0

I have a .csv file containing 1.7 million records. Some of these records are already in my database collection (2.2 million records), others are not. I want to add the records which are not yet in the collection without overwriting or updating the existing records. Each record has an enterprise number as unique property.

So far I could only found solutions which are first creating all the operations and than use the model.bulkWrite() method to perform these operations. Since these operations use updateOne() the already existing records will be updated.

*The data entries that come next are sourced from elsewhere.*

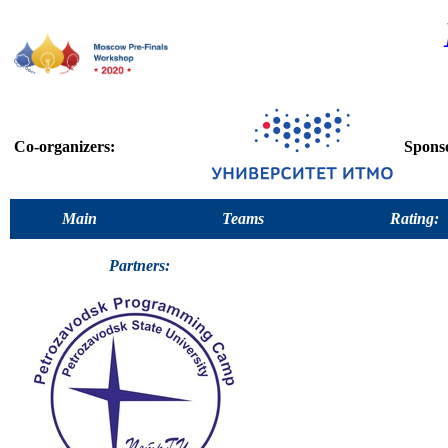
Co-organizers:
Spons
Main
Teams
Rating:
Partners: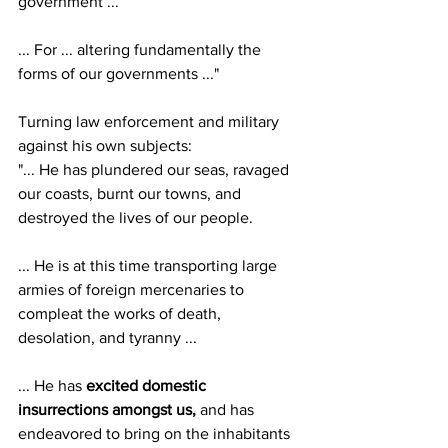
government ...
... For ... altering fundamentally the 
forms of our governments ..."
Turning law enforcement and military 
against his own subjects:
"... He has plundered our seas, ravaged 
our coasts, burnt our towns, and 
destroyed the lives of our people.
... He is at this time transporting large 
armies of foreign mercenaries to 
compleat the works of death, 
desolation, and tyranny ...
... He has 
excited domestic 
insurrections amongst us,
 and has 
endeavored to bring on the inhabitants 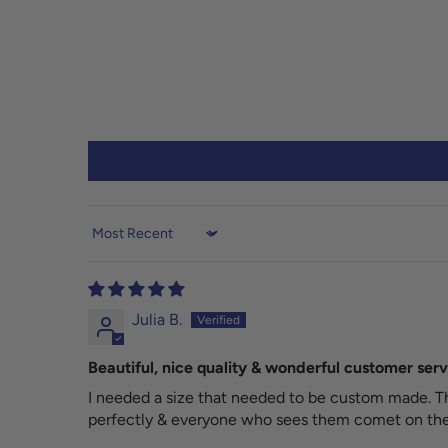
Sort by
Julia B.
Beautiful, nice quality & wonderful customer serv
I needed a size that needed to be custom made. Th
perfectly & everyone who sees them comet on the 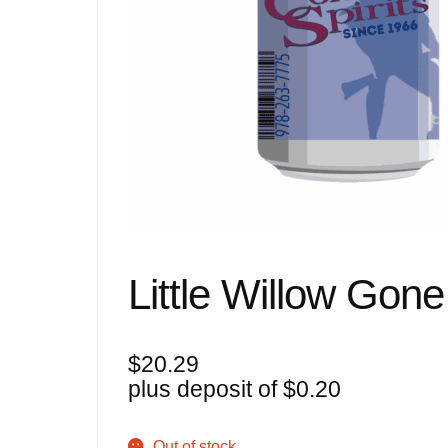
Little Willow Gon
$
20.29
plus deposit of
$
0.20
Out of stock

So I'm looking for a way to add new records in bulk without updating or overwriting existing records.

Code

// Read data
const data = await readCSV('data/companies.csv');

// Format data
const formatted_data = data.map(record => ({
    name: record.name,
    enterprise_number: record.enterprise_number,
    vat_number: record.vat_number,
    legal_form: record.juridical_form || null,
    activity_codes: (!record.nace_codes || record.nace_codes === '') ? [] : JSON.parse(record.nace_codes.replace(/'/g, '"')),
    address: {
        street: record.street,
        house_number: record.house_number,
        additional: record.additional,
        postal_code: record.postal_code,
        city: record.city,
        country: record.country
    },
    phone: record.tel || null,
    mobile: record.mobile || null,
    email: record.email || null,
    establishment_date: record.start_date,
    status: record.is_active === '1' ? 'active' : 'inactive',
}));

const batchSize = 10000;
    
// Create batches of 10.000 records
for (let i = 0; i < formatted_data.length; i += batchSize) {
    let batch = formatted_data.slice(i, i + batchSize);

    let operations = batch.map((row) => ({
        updateOne: {
            filter: { enterprise_number: row.enterprise_number },
            update: row,
            upsert: true
        }
    }));

    try {
        let result = await Company.bulkWrite(operations);
        
        console.log(`Batch ${i} done: ${result.modifiedCount} records modified, ${result.upsertedCount} records upserted`);
    } catch (error) {
        console.error(`Error updating batch ${i}: ${error}`);
    }
}

console.log('All done');

Based on the answer of @Fraction which was a link to this topic Mongodb how to insert ONLY if does not exists (no update if exist)? I updated my code to the following

for (let i = 0; i < formatted_data.length; i += batch_size) {
    let batch = formatted_data.slice(i, i + batch_size);

    let operations = batch.map((row) => ({
        updateOne: {
            filter: { enterprise_number: row.enterprise_number },
            update: { $setOnInsert: row },
            upsert: true
        }
    }));

    try {
        let result = await Kbo.bulkWrite(operations);
        console.log(`Batch ${i} done: ${result.result.nUpserted} records inserted`);
    } catch (error) {
        console.error(`Error inserting batch ${i}: ${error}`);
    }
}

This is kind of working. It's upserting new records and it does not update the properties of a existing record BUT it's updating the updated_at property of all matching records.

Thore
  • 1,918
  • 2
  • 25
  • 50
  • Does this answer your question? [Mongodb how to insert ONLY if does not exists (no update if exist)?](https://stackoverflow.com/questions/48220677/mongodb-how-to-insert-only-if-does-not-exists-no-update-if-exist) – Fraction Feb 16 '23 at 10:06
  • @Fraction I tried the solution in that question and it's weird. The properties of the matching record are not updating but the updated_at property is updating to the current timestamp. Also the result response of the `bulkWrite` method contains a field with the number of modified rows and every row has been modified. To keep the data correct, the updated_at property may not be updated for existing records. – Thore Feb 16 '23 at 10:48
  • Why do you re-invent the wheel? Have a look at [mongoimport](https://www.mongodb.com/docs/database-tools/mongoimport/), it provides `--mode=` – Wernfried Domscheit Feb 16 '23 at 11:04
  • @Thore see this [comment](https://github.com/Automattic/mongoose/issues/6861#issuecomment-414118221), you can try to set [`timestamps`](https://mongoosejs.com/docs/guide.html#timestamps) to `false` and add `created_at` manually – Fraction Feb 16 '23 at 11:41
  • @WernfriedDomscheit `--mode=upsert` will replace existing documents – Fraction Feb 16 '23 at 11:42
  • @WernfriedDomscheit Because mongoimport is not able to format the code and I don't want to create another script to format the code – Thore Feb 16 '23 at 12:02

0 Answers0